The University of California Davis Children's Hospital of Sacramento has been awarded a grant of approximately $750,000 over three years to expand telehealth services for newborns in rural areas and to study the impact of the program.
The new Pediatric Emergency Assistance to Newborns Using Telehealth (PEANUT) program will provide clinicians at rural hospitals round-the-clock access to neonatologists and other subspecialists through the use of UC Davis' secure videoconferencing capabilities, according to an announcement.
Four hospitals in rural counties with a shortage of medical professionals have been selected to launch the program. In addition to offering access to subspecialists, the program will train rural doctors in newborn emergency care, including screening for congenital heart defects.
"Without subspecialty guidance, newborn infants may be undertreated, receive inappropriate therapies, or face unnecessary transfers," said Madan Dharmar, assistant research professor in the UC Davis Children's Hospital pediatric telemedicine program and principal investigator for the PEANUT program. "By providing immediate access to neonatologists and other pediatric experts, PEANUT will provide a safety net for rural clinicians and their patients."
UC Davis researchers have been at the forefront in using telemedicine to improve pediatric care. A study published in August in the journal Critical Care Medicine reported significant improvement in care provided to children in rural emergency departments through telemedicine consultations.

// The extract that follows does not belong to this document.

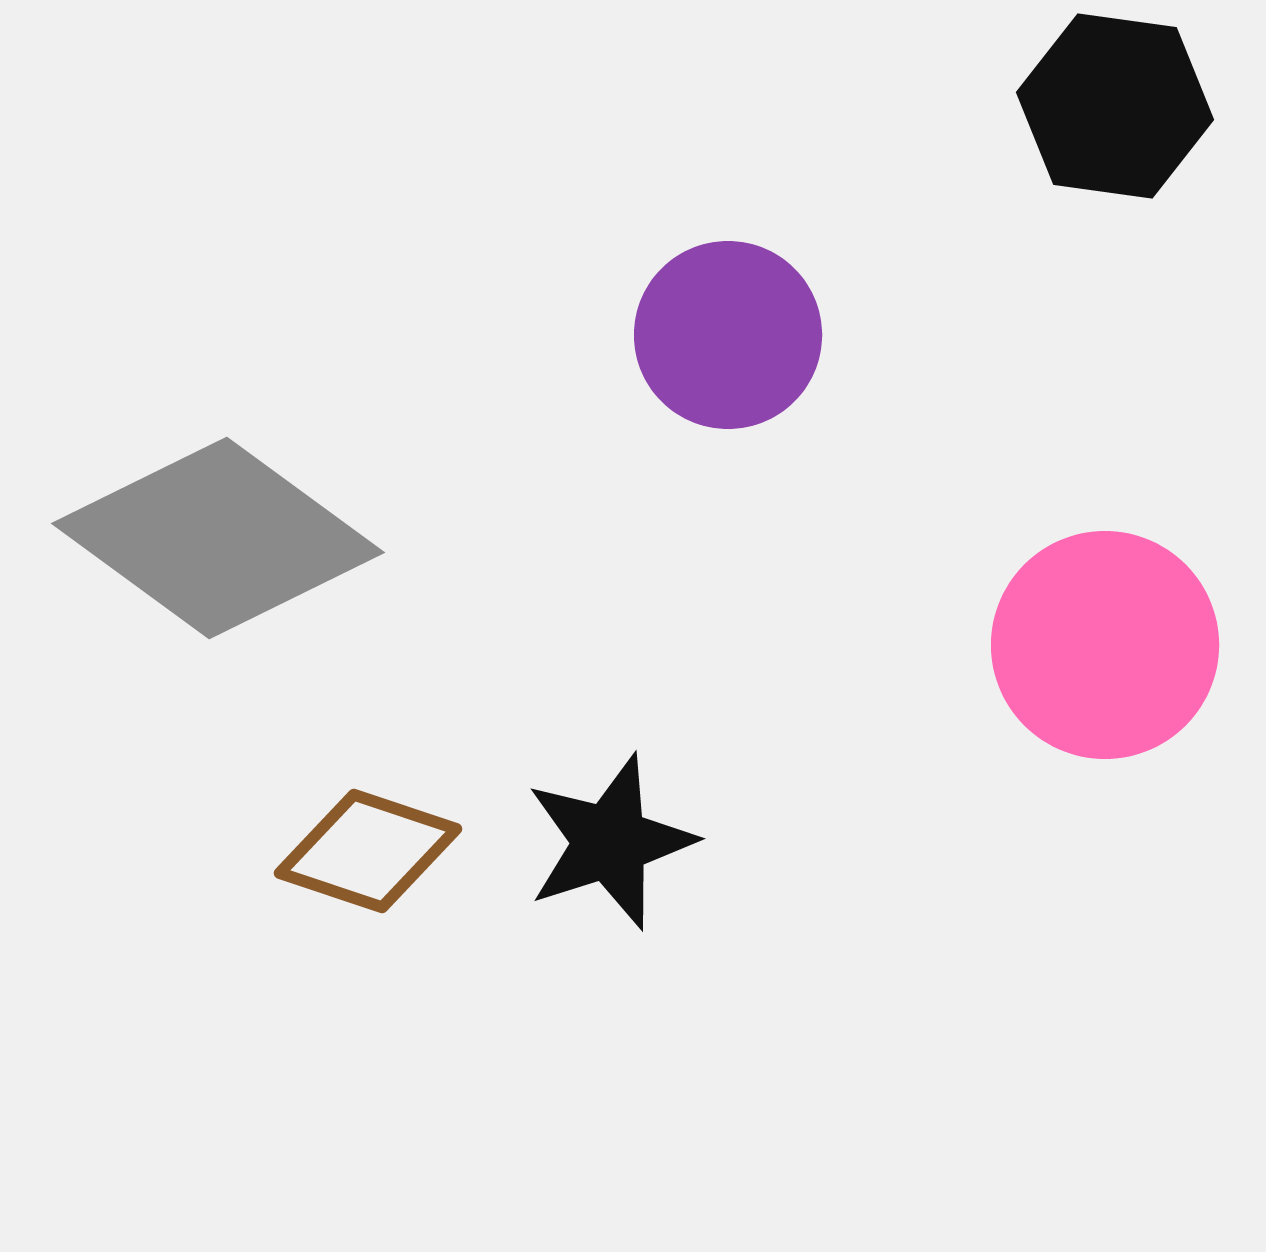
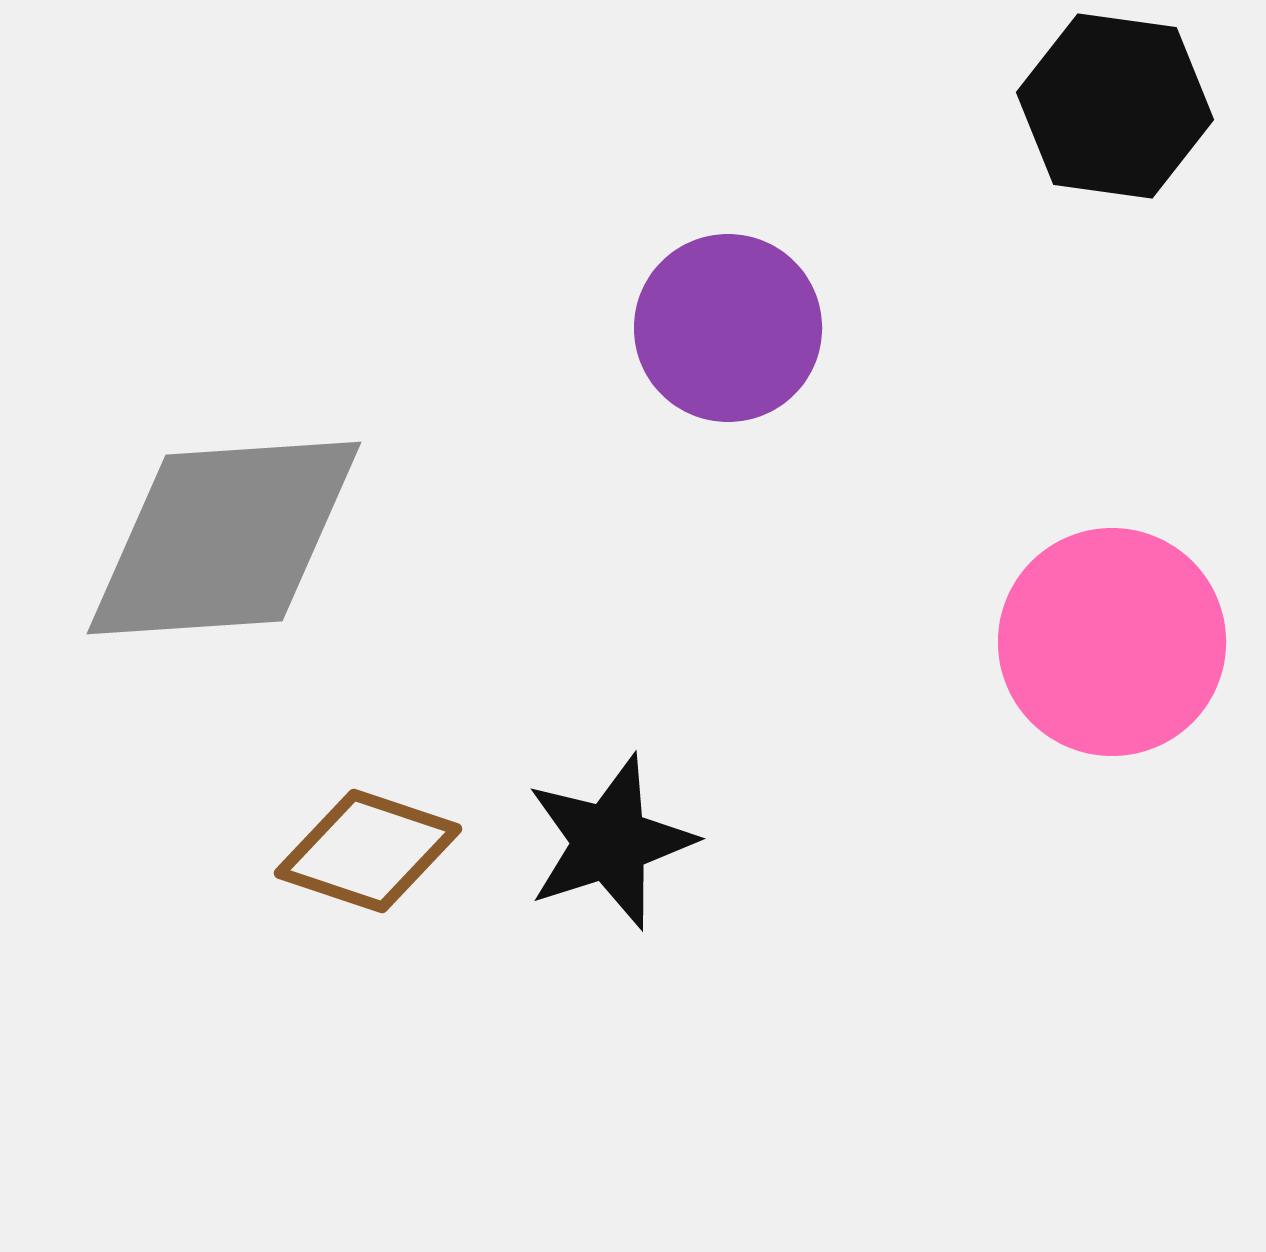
purple circle: moved 7 px up
gray diamond: moved 6 px right; rotated 40 degrees counterclockwise
pink circle: moved 7 px right, 3 px up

More recently, a study published in the American Journal of Medical Quality found using telemedicine to unite clinicians and provide health education to be an effective way to manage childhood obesity in remote areas. HEALTH-COP--the Healthy Eating Active Living TeleHealth Community of Practice--offered a virtual learning and quality improvement network that reached out to seven clinics throughout rural California, according to an announcement.
Children's Medical Center Dallas, in September, announced the launch of a "teleNICU" that allows Texas newborns in far-flung intensive care units to be examined virtually by expert neonatologists via telemedicine.
What's more, a recent telemedicine upgrade is allowing South Florida mobile medical clinics operated by Children's Health Fund to link to pediatric specialists from the University of Miami Health System.